Task input

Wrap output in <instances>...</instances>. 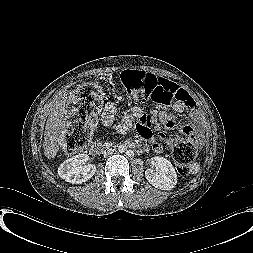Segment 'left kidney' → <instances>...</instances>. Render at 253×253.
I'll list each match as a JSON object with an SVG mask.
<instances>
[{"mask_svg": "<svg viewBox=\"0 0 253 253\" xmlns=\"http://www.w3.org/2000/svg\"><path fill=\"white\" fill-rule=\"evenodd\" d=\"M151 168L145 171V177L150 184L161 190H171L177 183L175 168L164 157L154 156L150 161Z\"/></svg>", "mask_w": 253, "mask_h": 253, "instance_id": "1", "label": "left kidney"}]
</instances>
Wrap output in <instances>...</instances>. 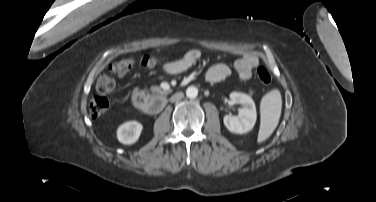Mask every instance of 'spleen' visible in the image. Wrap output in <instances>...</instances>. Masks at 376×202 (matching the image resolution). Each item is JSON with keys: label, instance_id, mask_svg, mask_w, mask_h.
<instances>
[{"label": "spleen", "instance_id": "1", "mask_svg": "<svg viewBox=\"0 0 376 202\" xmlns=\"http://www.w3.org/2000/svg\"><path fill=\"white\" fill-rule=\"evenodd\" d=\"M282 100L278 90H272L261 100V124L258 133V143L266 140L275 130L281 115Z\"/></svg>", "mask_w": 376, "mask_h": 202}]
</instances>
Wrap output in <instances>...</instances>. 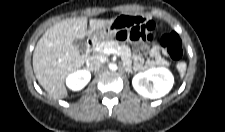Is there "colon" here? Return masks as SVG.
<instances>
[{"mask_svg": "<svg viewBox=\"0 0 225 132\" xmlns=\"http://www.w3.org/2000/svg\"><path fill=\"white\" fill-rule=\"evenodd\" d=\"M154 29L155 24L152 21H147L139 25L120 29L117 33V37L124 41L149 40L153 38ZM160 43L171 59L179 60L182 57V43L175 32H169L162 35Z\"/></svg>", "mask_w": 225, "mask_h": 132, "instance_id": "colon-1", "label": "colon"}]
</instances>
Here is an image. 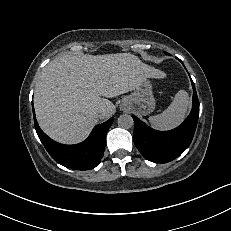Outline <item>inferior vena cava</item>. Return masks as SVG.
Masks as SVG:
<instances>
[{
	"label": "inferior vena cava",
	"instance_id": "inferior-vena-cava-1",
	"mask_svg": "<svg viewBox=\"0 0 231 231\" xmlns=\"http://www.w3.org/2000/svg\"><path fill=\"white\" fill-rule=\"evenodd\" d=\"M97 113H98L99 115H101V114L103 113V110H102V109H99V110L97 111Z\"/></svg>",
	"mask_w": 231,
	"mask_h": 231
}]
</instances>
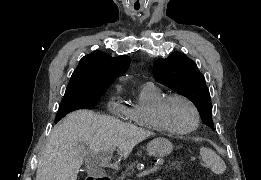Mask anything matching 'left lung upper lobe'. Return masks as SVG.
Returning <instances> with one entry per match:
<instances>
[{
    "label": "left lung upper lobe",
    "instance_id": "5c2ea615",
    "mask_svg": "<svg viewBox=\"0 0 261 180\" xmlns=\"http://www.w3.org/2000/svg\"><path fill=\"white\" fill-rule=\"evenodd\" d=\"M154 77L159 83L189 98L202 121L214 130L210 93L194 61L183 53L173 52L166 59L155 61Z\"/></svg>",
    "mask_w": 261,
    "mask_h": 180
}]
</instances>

What to produce
An exact copy is needed of the lines running from the one containing "Mask anything matching" through the last line of the material, and of no others; pictures stay out.

Task solution
Mask anything matching 'left lung upper lobe'. Return masks as SVG.
Returning <instances> with one entry per match:
<instances>
[{
    "label": "left lung upper lobe",
    "instance_id": "5c2ea615",
    "mask_svg": "<svg viewBox=\"0 0 261 180\" xmlns=\"http://www.w3.org/2000/svg\"><path fill=\"white\" fill-rule=\"evenodd\" d=\"M154 77L159 83L189 98L202 121L214 130L210 93L194 61L183 53L173 52L166 59L155 61Z\"/></svg>",
    "mask_w": 261,
    "mask_h": 180
}]
</instances>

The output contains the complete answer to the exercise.